Victory, it is said, has a thousand fathers. Baseball, too.
Daniel Lucius “Doc” Adams is, for reasons passing understanding, without tangible recognition in Cooperstown. This is despite being a highly significant contributor to baseball’s genesis. It is not an uncommon tale, of course. The specter of Gil Hodges, an evergreen topic for debate about Hall of Fame inclusion, stands on the sidelines of 25 Main Street as thousands trek yearly to this bucolic village in upstate New York, pay homage to baseball’s icons, and gander at plaques honoring Jackie Robinson, Pee Wee Reese, and several other boys of summer. This, regardless of membership on seven consecutive National League All-Star teams, seven consecutive years of 100 or more RBI, and a managerial career noted for turning around the woes of the New York Mets. His efforts would culminate in the 1969 World Series championship.

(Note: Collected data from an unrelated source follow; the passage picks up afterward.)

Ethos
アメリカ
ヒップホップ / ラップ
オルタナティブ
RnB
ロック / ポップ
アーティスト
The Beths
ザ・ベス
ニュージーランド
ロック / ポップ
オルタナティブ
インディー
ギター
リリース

Charles Ebbets, the Brooklyn Dodgers owner who would conceive Ebbets Field—and sacrifice half his ownership to finance the ballpark—does not have a plaque at the Hall of Fame. Quincy Trouppe, a standout from the Negro Leagues, often occupies a spot in Hall of Fame debates.
Adams’s denial, to date, contrasts the honor given to some of his 19th century brethren. In his 2011 book Baseball in the Garden of Eden: The Secret History of the Early Game, John Thorn Major League Baseball’s Official Historian wrote that the Mills Commission’s report which inaccurately credited Abner Doubleday with the primary role in baseball’s creation failed to highlight “William Rufus Wheaton or Daniel Lucius Adams, recently revealed to be larger figures in baseball’s factual beginnings than either [Alexander] Cartwright or Doubleday.”
Indeed, his role in baseball’s ur-phase, emerging through the dedication of Thorn and other baseball archaeologists, would remain, until the latter part of the 20th century, mostly obscured by Cartwright’s vaunted position as the father of the National Pastime and the legend, long since debunked as myth, that Doubleday designed the game’s blueprint.
It would be Adams, however, who would set the 90-foot length between bases.
It would be Adams, however, who would help shape baseball’s rules as president of the Knickerbockers. A team with historical prestige for playing in what was, seemingly, if not concretely, the first organized baseball game. This would take place in Hoboken in 1846.
It would be Adams, however, who would negate the opportunity to get a batter out by fielding a ball on one bounce.
It would be Adams, however, who would set the number of players at nine.
And it would be Adams, however, who would conceive of a game lasting nine innings.
Teetering on the edge of Cooperstown, Adams is becoming decreasingly enigmatic. And, increasingly valuable in determining baseball’s genesis, evolution, and governance. In 2015, the Hall of Fame’s Pre-Integration Committee disclosed that Adams received 10 votes of 16. Or, two votes short of the 12 needed for membership. The Society for American Baseball Research Overlooked 19th Century Base Ball Legends Committee named Adams its 2014 legend.
Adams’s effect would manifest in a 2016 auction for his handwritten “Laws of Base Ball”. Ultimately, SCP Auctions would sell for $3.26 million.